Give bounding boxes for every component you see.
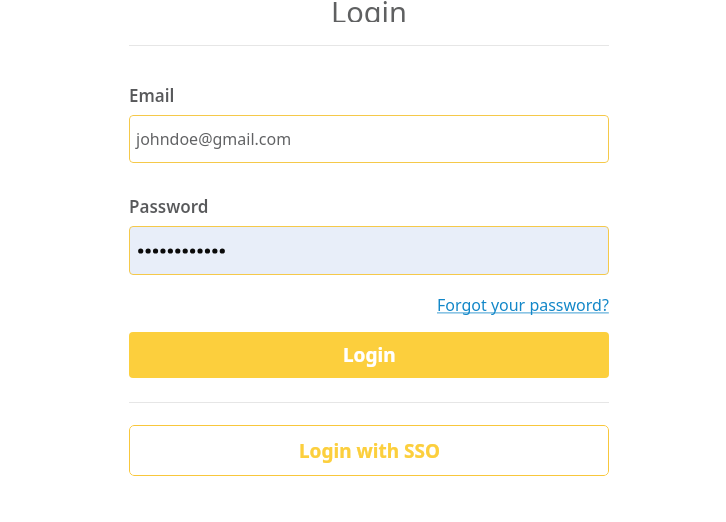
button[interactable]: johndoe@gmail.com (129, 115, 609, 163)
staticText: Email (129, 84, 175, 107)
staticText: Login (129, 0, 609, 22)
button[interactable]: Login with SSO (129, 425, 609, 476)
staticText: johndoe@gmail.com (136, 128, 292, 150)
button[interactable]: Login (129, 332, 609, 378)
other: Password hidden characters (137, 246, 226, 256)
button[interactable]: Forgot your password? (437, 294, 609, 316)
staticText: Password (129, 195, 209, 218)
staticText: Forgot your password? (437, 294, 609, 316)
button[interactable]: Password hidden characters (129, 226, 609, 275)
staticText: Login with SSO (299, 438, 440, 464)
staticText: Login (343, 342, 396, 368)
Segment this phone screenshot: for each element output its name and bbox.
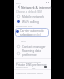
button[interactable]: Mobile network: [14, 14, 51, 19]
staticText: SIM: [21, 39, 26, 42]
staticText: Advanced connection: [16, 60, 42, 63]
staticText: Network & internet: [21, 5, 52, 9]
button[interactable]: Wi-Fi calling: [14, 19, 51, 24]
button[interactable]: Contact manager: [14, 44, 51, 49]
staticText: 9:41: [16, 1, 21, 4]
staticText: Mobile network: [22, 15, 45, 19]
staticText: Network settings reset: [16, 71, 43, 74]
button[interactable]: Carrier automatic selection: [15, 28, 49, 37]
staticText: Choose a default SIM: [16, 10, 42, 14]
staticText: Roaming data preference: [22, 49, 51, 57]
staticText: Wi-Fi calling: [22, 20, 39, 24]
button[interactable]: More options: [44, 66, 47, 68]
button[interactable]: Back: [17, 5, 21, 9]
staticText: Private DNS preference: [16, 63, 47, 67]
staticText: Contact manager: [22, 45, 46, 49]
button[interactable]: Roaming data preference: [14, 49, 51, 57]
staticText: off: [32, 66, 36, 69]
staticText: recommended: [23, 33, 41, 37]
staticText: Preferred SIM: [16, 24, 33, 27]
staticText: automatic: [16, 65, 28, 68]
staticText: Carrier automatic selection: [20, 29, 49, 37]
----
- WORK INSTRUCTIONS -
Transcribe all the records above word for word, without their images.

- ANSWER TO THE PROBLEM -
Give bounding boxes for every component you see.
button[interactable]: johndoe@gmail.com (129, 115, 609, 163)
staticText: Email (129, 84, 175, 107)
staticText: Login (129, 0, 609, 22)
button[interactable]: Login with SSO (129, 425, 609, 476)
staticText: johndoe@gmail.com (136, 128, 292, 150)
button[interactable]: Login (129, 332, 609, 378)
other: Password hidden characters (137, 246, 226, 256)
button[interactable]: Forgot your password? (437, 294, 609, 316)
staticText: Password (129, 195, 209, 218)
staticText: Forgot your password? (437, 294, 609, 316)
button[interactable]: Password hidden characters (129, 226, 609, 275)
staticText: Login with SSO (299, 438, 440, 464)
staticText: Login (343, 342, 396, 368)
Segment this phone screenshot: for each element output its name and bbox.
button[interactable]: Mobile network: [14, 14, 51, 19]
staticText: SIM: [21, 39, 26, 42]
staticText: Advanced connection: [16, 60, 42, 63]
staticText: Network & internet: [21, 5, 52, 9]
button[interactable]: Wi-Fi calling: [14, 19, 51, 24]
button[interactable]: Contact manager: [14, 44, 51, 49]
staticText: 9:41: [16, 1, 21, 4]
staticText: Mobile network: [22, 15, 45, 19]
staticText: Network settings reset: [16, 71, 43, 74]
button[interactable]: Carrier automatic selection: [15, 28, 49, 37]
staticText: Choose a default SIM: [16, 10, 42, 14]
staticText: Roaming data preference: [22, 49, 51, 57]
staticText: Wi-Fi calling: [22, 20, 39, 24]
button[interactable]: More options: [44, 66, 47, 68]
button[interactable]: Back: [17, 5, 21, 9]
staticText: Private DNS preference: [16, 63, 47, 67]
staticText: Contact manager: [22, 45, 46, 49]
button[interactable]: Roaming data preference: [14, 49, 51, 57]
staticText: off: [32, 66, 36, 69]
staticText: recommended: [23, 33, 41, 37]
staticText: Preferred SIM: [16, 24, 33, 27]
staticText: automatic: [16, 65, 28, 68]
staticText: Carrier automatic selection: [20, 29, 49, 37]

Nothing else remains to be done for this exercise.